Scientism: slavishly aping a myth

But I should go even further and accuse at least some professional historians of ‘scientism’: of trying to copy the method of natural science, not as it actually is, but as it is wrongly alleged to be. This alleged but non-existent method is that of collecting observations and then ‘drawing conclusions’ from them. It is slavishly aped by some historians who believe that they can collect documentary evidence which, corresponding to the observations of natural science, forms the ’empirical basis’ for their conclusions. …

Worse even than the attempt to apply an inapplicable method is the worship of the idol of certain or infallible or authoritative knowledge which these historians mistake for the ideal of science. Admittedly, we all try hard to avoid error; and we ought to be sad if we have made a mistake. Yet to avoid error is a poor ideal: if we do not dare to tackle problems which are so difficult that error is almost unavoidable, then there will be no growth of knowledge. In fact, it is from our boldest theories, including those which are erroneous, that we learn most. Nobody is exempt from making mistakes; the great thing is to learn from them. [186]

Scientism, backatcha!

Thus I oppose the attempt to proclaim the method of understanding as the characterisitic of the humanities, the mark by which we may distinguish them from the natural sciences. And when its supporters denounce a view like mine as ‘positivistic’ or ‘scientistic’,* then I may perhaps answer that they themselves seem to accept, implicitly and uncritically, that positivism or scientism is the only philosophy appropriate to the natural sciences. [185]

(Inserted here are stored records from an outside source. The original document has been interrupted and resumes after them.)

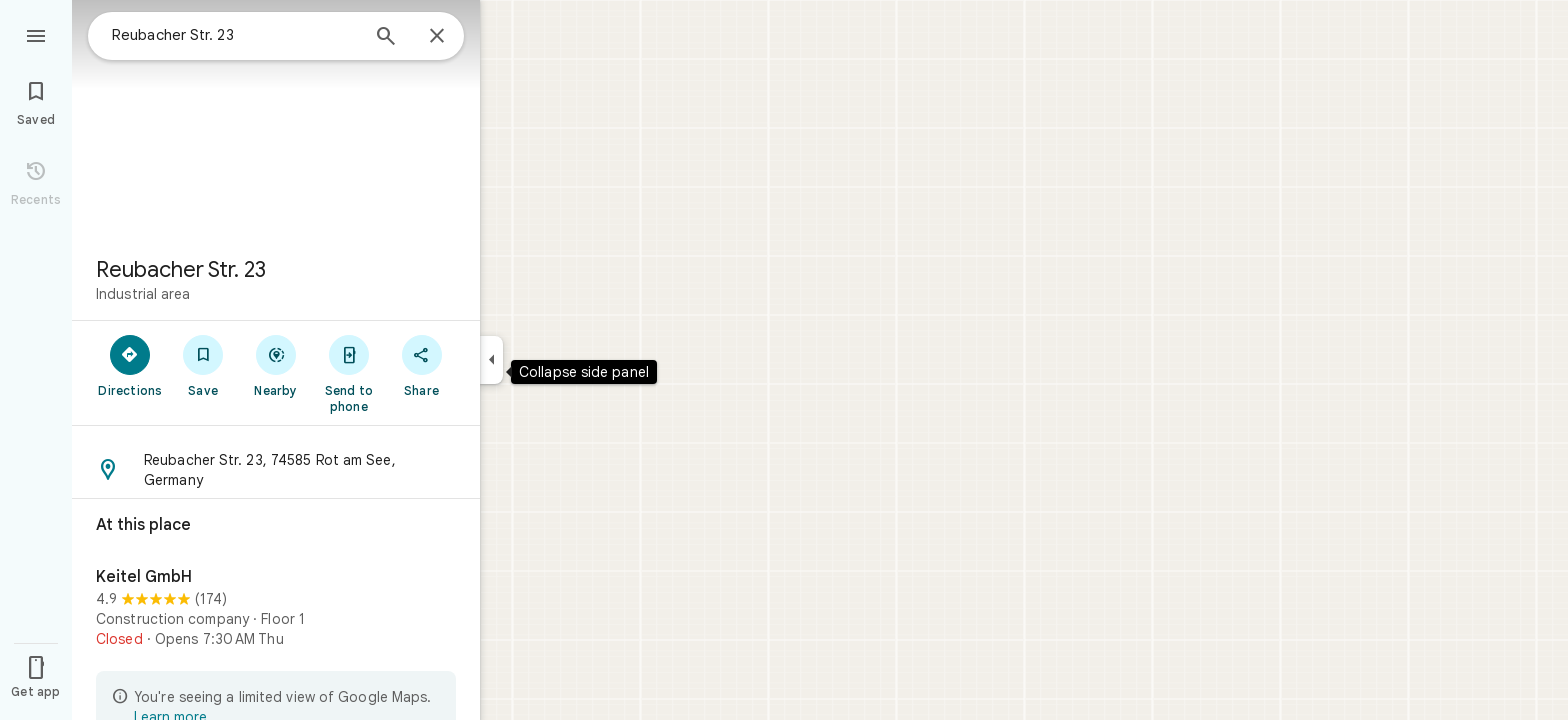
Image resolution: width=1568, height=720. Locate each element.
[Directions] (130, 365)
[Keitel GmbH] (276, 611)
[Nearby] (276, 365)
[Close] (437, 37)
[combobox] (235, 35)
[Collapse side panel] (491, 360)
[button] (276, 470)
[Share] (421, 365)
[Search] (386, 38)
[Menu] (36, 34)
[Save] (203, 365)
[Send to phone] (348, 373)
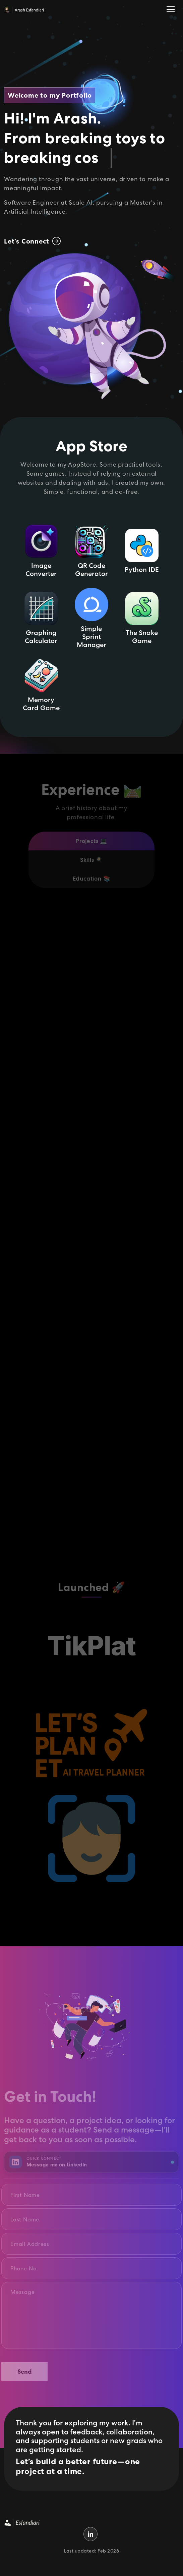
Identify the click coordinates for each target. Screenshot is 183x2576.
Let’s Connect (32, 241)
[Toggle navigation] (170, 9)
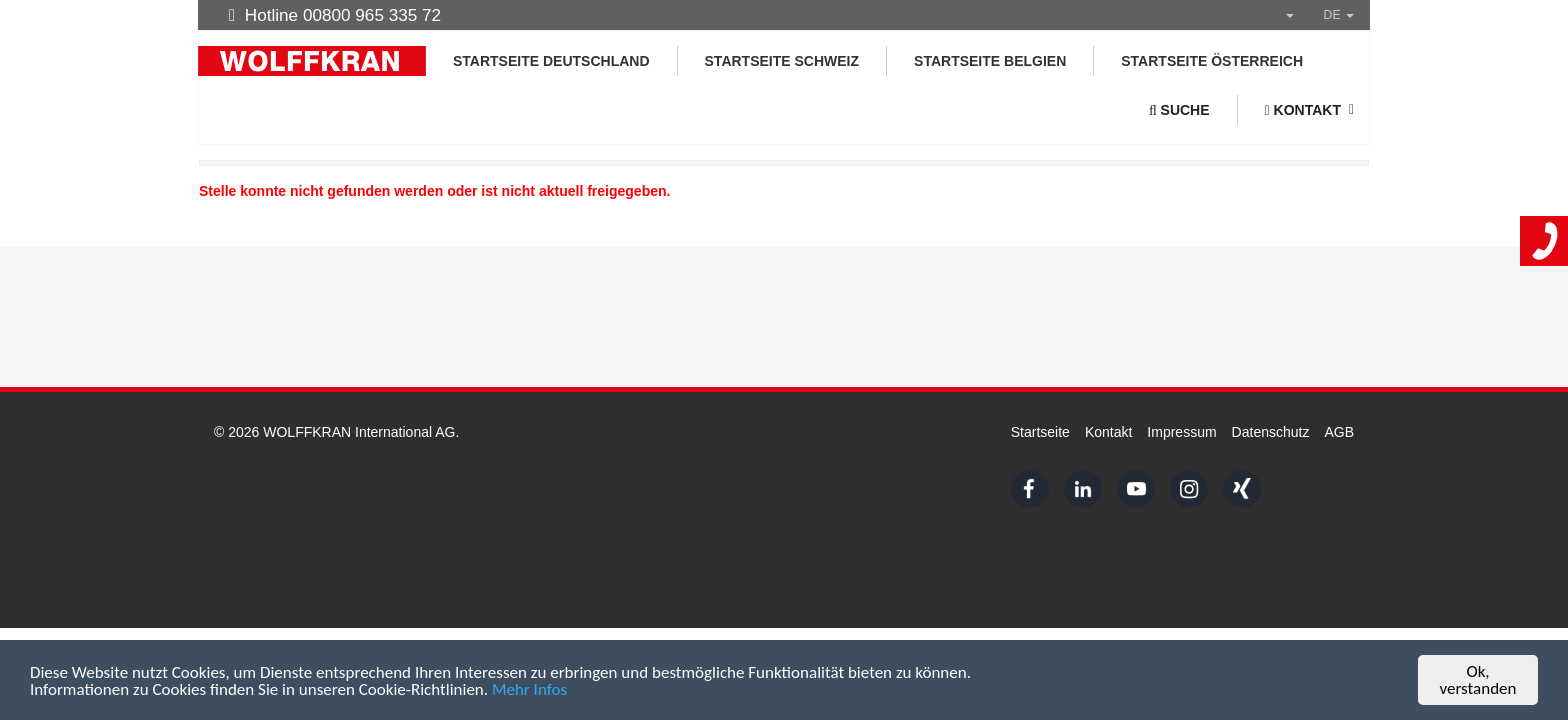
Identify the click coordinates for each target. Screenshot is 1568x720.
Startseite (1040, 432)
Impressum (1181, 432)
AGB (1339, 432)
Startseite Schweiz (782, 61)
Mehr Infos (529, 690)
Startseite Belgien (990, 61)
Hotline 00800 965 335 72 (335, 15)
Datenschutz (1271, 432)
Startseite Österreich (1212, 61)
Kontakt (1108, 432)
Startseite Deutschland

* The term ‘scientism’ meant originally ‘the slavish imitation of the method and language of [natural] science’, especially by social scientists; it was introduced in this sense by Hayek in his ‘Scientism in the Study of Society’, now in his The Counter-Revolution of Science, 1962. In The Poverty of Historicism, p. 105, I suggested its use as a name for the aping of what is widely mistaken for the method of science; and Hayek now agrees (in his Preface to his Studies in Philo­sophy, Politics and Economics, which contains a very generous acknowledgement) that the methods actually practised by natural scientists are different from ‘what most of them told us … and urged the representatives of other disciplines to imitate’.